%%

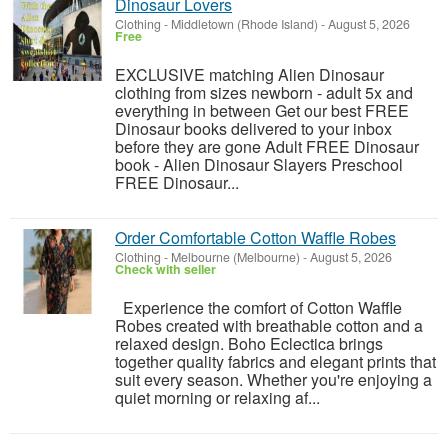
Dinosaur Lovers
Clothing
-
Middletown (Rhode Island)
-
August 5, 2026
Free
EXCLUSIVE matching Alien Dinosaur
clothing from sizes newborn - adult 5x and
everything in between Get our best FREE
Dinosaur books delivered to your inbox
before they are gone Adult FREE Dinosaur
book - Alien Dinosaur Slayers Preschool
FREE Dinosaur...
Order Comfortable Cotton Waffle Robes
Clothing
-
Melbourne (Melbourne)
-
August 5, 2026
Check with seller
Experience the comfort of Cotton Waffle
Robes created with breathable cotton and a
relaxed design. Boho Eclectica brings
together quality fabrics and elegant prints that
suit every season. Whether you're enjoying a
quiet morning or relaxing af...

%%

Activity ▸ An exact copy of every entry, pictures left out, is what to write here.

Solution to the problem ▸
Dinosaur Lovers
Clothing
-
Middletown (Rhode Island)
-
August 5, 2026
Free
EXCLUSIVE matching Alien Dinosaur
clothing from sizes newborn - adult 5x and
everything in between Get our best FREE
Dinosaur books delivered to your inbox
before they are gone Adult FREE Dinosaur
book - Alien Dinosaur Slayers Preschool
FREE Dinosaur...
Order Comfortable Cotton Waffle Robes
Clothing
-
Melbourne (Melbourne)
-
August 5, 2026
Check with seller
Experience the comfort of Cotton Waffle
Robes created with breathable cotton and a
relaxed design. Boho Eclectica brings
together quality fabrics and elegant prints that
suit every season. Whether you're enjoying a
quiet morning or relaxing af...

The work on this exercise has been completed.